The system records carbon emissions coming from both DHL and third party sources, in an effort to provide users with a single carbon measurement platform, the freight firm says.
DHL says that the dashboard uses a “internationally recognized public standard” to calculate carbon emissions and treats CO2 as an integrated business parameter, putting it into relation with other supply chain parameters such as volume shipped, product density and trade lane efficiency.
The dashboard also enables customers to dry run various carbon reduction scenarios using real data (pictured) and explore the effectiveness of different options for carbon reduction, DHL says. The Carbon Dashboard’s CO2 mapping is web-based and available instantly.
“Up to 50 percent of the carbon footprint of a product comes from the supply chain,” vice president of green strategy Kathrin Brost said. “DHL Global Forwarding, Freight now offers its customers a best-in-class tool to gain transparency on the carbon efficiency within their supply chain.
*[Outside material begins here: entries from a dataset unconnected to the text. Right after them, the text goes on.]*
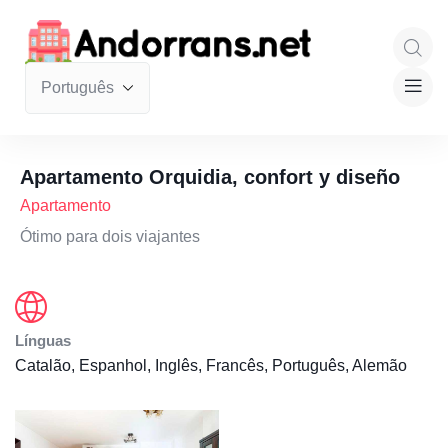
Apartamento Orquidia, confort y diseño
Apartamento
Ótimo para dois viajantes
Línguas
Catalão, Espanhol, Inglês, Francês, Português, Alemão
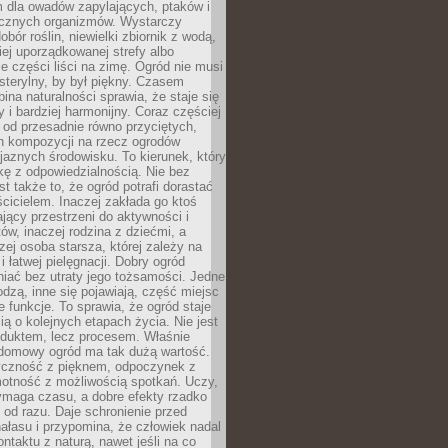
m dla owadów zapylających, ptaków i
ecznych organizmów. Wystarczy
bór roślin, niewielki zbiornik z wodą,
ej uporządkowanej strefy albo
e części liści na zimę. Ogród nie musi
 sterylny, by był piękny. Czasem
bina naturalności sprawia, że staje się
y i bardziej harmonijny. Coraz częściej
 od przesadnie równo przyciętych,
 kompozycji na rzecz ogrodów
yjaznych środowisku. To kierunek, który
kę z odpowiedzialnością. Nie bez
st także to, że ogród potrafi dorastać
cicielem. Inaczej zakłada go ktoś
jący przestrzeni do aktywności i
w, inaczej rodzina z dziećmi, a
zej osoba starsza, której zależy na
 i łatwej pielęgnacji. Dobry ogród
iać bez utraty jego tożsamości. Jedne
odzą, inne się pojawiają, część miejsc
 funkcje. To sprawia, że ogród staje
ią o kolejnych etapach życia. Nie jest
duktem, lecz procesem. Właśnie
ydomowy ogród ma tak dużą wartość.
yczność z pięknem, odpoczynek z
otność z możliwością spotkań. Uczy,
ymaga czasu, a dobre efekty rzadko
ę od razu. Daje schronienie przed
łasu i przypomina, że człowiek nadal
ontaktu z naturą, nawet jeśli na co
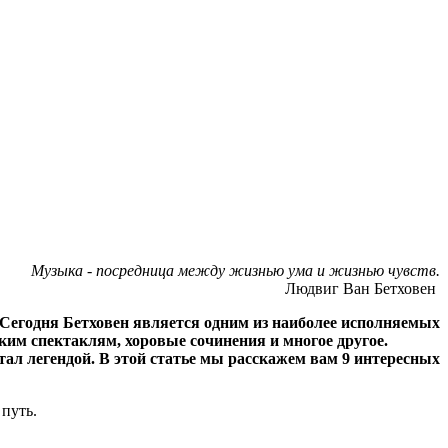
Музыка - посредница между жизнью ума и жизнью чувств.
Людвиг Ван Бетховен
Сегодня Бетховен является одним из наиболее исполняемых
ким спектаклям, хоровые сочинения и многое другое.
ал легендой. В этой статье мы расскажем вам 9 интересных
 путь.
In the future, carbon will become a global currency and DHL makes it easy for companies to integrate it in their balance sheet.”
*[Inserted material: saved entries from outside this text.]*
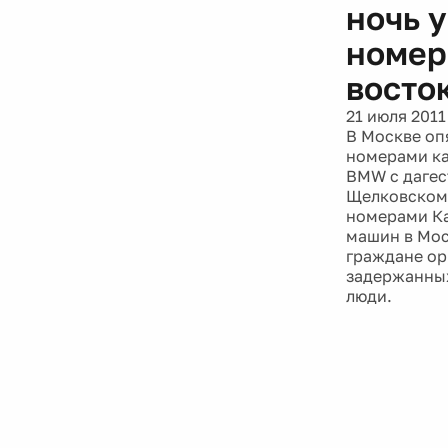
ночь 
номер
восто
21 июля 2011
В Москве оп
номерами ка
BMW с дагес
Щелковском 
номерами Ка
машин в Мос
граждане ор
задержанных
люди.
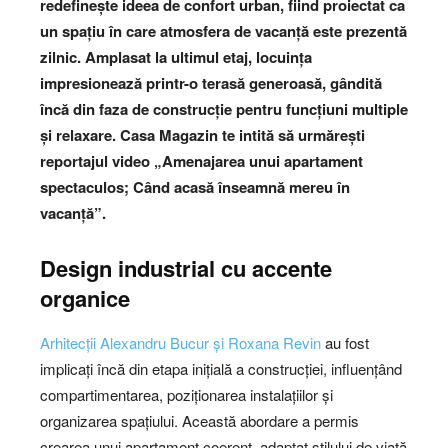
redefinește ideea de confort urban, fiind proiectat ca
un spațiu în care atmosfera de vacanță este prezentă
zilnic. Amplasat la ultimul etaj, locuința
impresionează printr-o terasă generoasă, gândită
încă din faza de construcție pentru funcțiuni multiple
și relaxare.
Casa Magazin te intită să urmărești
reportajul video „Amenajarea unui apartament
spectaculos; Când acasă înseamnă mereu în
vacanță”.
Design industrial cu accente
organice
Arhitecții Alexandru Bucur și Roxana Revin
au fost
implicați încă din etapa inițială a construcției, influențând
compartimentarea, poziționarea instalațiilor și
organizarea spațiului. Această abordare a permis
crearea unui apartament coerent, adaptat stilului de viață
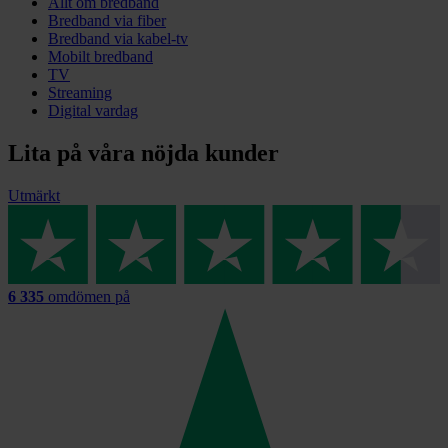
Allt om bredband
Bredband via fiber
Bredband via kabel-tv
Mobilt bredband
TV
Streaming
Digital vardag
Lita på våra nöjda kunder
Utmärkt
6 335
omdömen på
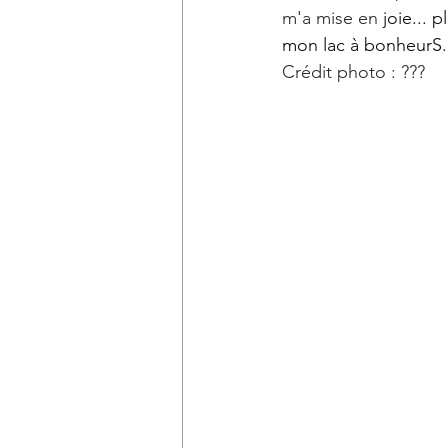
m'a mise en 
joie... 
mon lac à bonheurS.
Crédit photo : ???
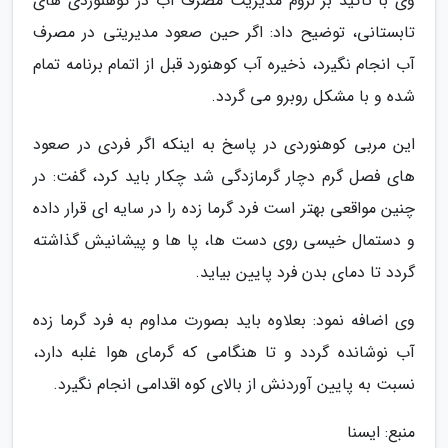
وی با تاکید بر لزوم مدیریت مصرف آب در کوهنوردی های
تابستانی، توضیح داد: اگر حین صعود مدیریتی در مصرف
آب انجام نگیرد، ذخیره آب کوهنورد قبل از اتمام برنامه تمام
شده و با مشکل روبرو می گردد.
این مربی کوهنوردی در پاسخ به اینکه اگر فردی در صعود
های فصل گرم دچار گرمازدگی شد چکار باید کرد، گفت: در
چنین مواقعی بهتر است فرد گرما زده را در سایه ای قرار داده
و دستمال خیسی روی دست ها، پا ها و پیشانیش گذاشته
گردد تا دمای بدن فرد پایین بیاید.
وی اضافه نمود: بعلاوه باید بصورت مداوم به فرد گرما زده
آب نوشانده گردد و تا هنگامی که گرمای هوا غلبه دارد،
نسبت به پایین آوردنش از بالای کوه اقدامی انجام نگیرد.
منبع: ایسنا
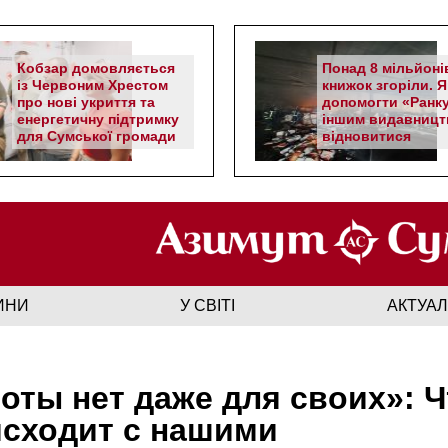
Кобзар домовляється
Понад 8 мільйоні
із Червоним Хрестом
книжок згоріли. Я
про нові укриття та
допомогти «Ранку
енергетичну підтримку
іншим видавницт
для Сумської громади
відновитися
ИНИ
У СВІТІ
АКТУА
оты нет даже для своих»: Ч
сходит с нашими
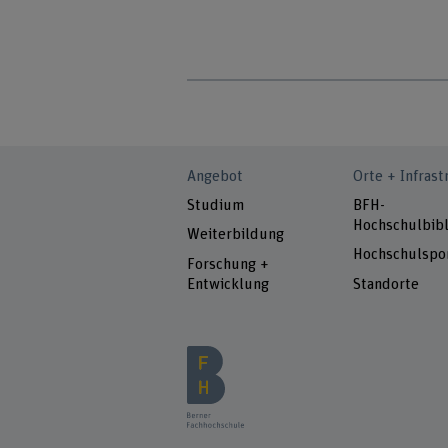
Angebot
Orte + Infrast
Studium
BFH-
Hochschulbibl
Weiterbildung
Hochschulspo
Forschung +
Entwicklung
Standorte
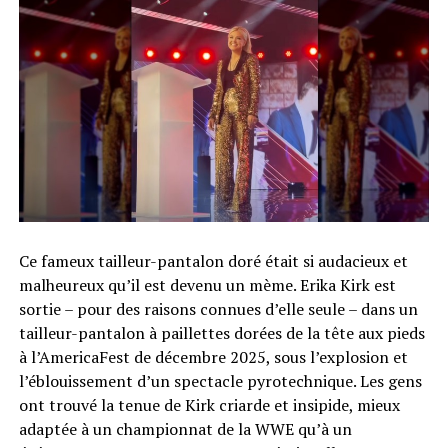
Ce fameux tailleur-pantalon doré était si audacieux et
malheureux qu’il est devenu un mème. Erika Kirk est
sortie – pour des raisons connues d’elle seule – dans un
tailleur-pantalon à paillettes dorées de la tête aux pieds
à l’AmericaFest de décembre 2025, sous l’explosion et
l’éblouissement d’un spectacle pyrotechnique. Les gens
ont trouvé la tenue de Kirk criarde et insipide, mieux
adaptée à un championnat de la WWE qu’à un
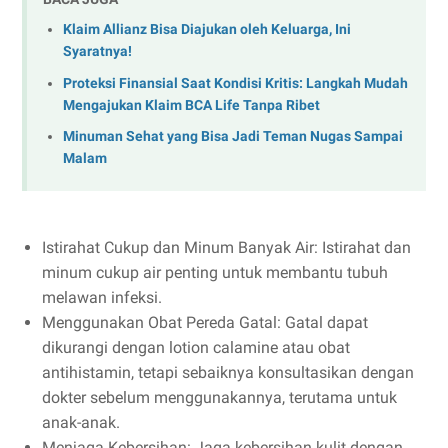
Klaim Allianz Bisa Diajukan oleh Keluarga, Ini
Syaratnya!
Proteksi Finansial Saat Kondisi Kritis: Langkah Mudah
Mengajukan Klaim BCA Life Tanpa Ribet
Minuman Sehat yang Bisa Jadi Teman Nugas Sampai
Malam
Istirahat Cukup dan Minum Banyak Air
: Istirahat dan
minum cukup air penting untuk membantu tubuh
melawan infeksi.
Menggunakan Obat Pereda Gatal
: Gatal dapat
dikurangi dengan lotion calamine atau obat
antihistamin, tetapi sebaiknya konsultasikan dengan
dokter sebelum menggunakannya, terutama untuk
anak-anak.
Menjaga Kebersihan
: Jaga kebersihan kulit dengan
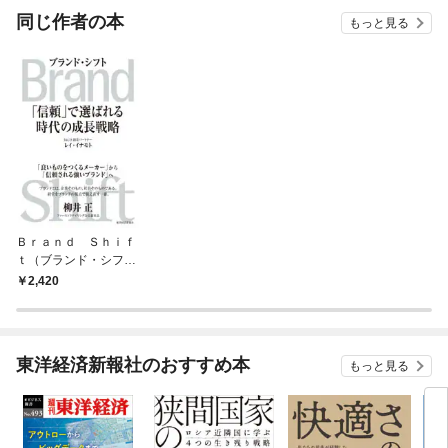
同じ作者の本
もっと見る
Ｂｒａｎｄ Ｓｈｉｆ
ｔ（ブランド・シフ
ト）―「信頼」で選ば
2,420
れる時代の成長戦略
東洋経済新報社のおすすめ本
もっと見る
DHL is committed to improving its carbon efficiency by 10 percent by 2012 and by 30 percent by 2020, against a 2007 base.
As a part of this commitment, in April the freight firm announced that it was introducing 30 electric vans and 50 hybrid trucks to its Manhattan fleet in an initiative that it said will cut CO2 emissions by over 50 percent, compared to traditional vans and trucks. The vehicles should all hit the streets by September 2011.
Both types of vehicles will be manufactured in the U.S. by Azure Dynamics and will use Ford chassis. DHL’s existing Ford E450s will be converted into hybrids, improving fuel economy by up to 40 percent while reducing emissions by about 30 percent, DHL said.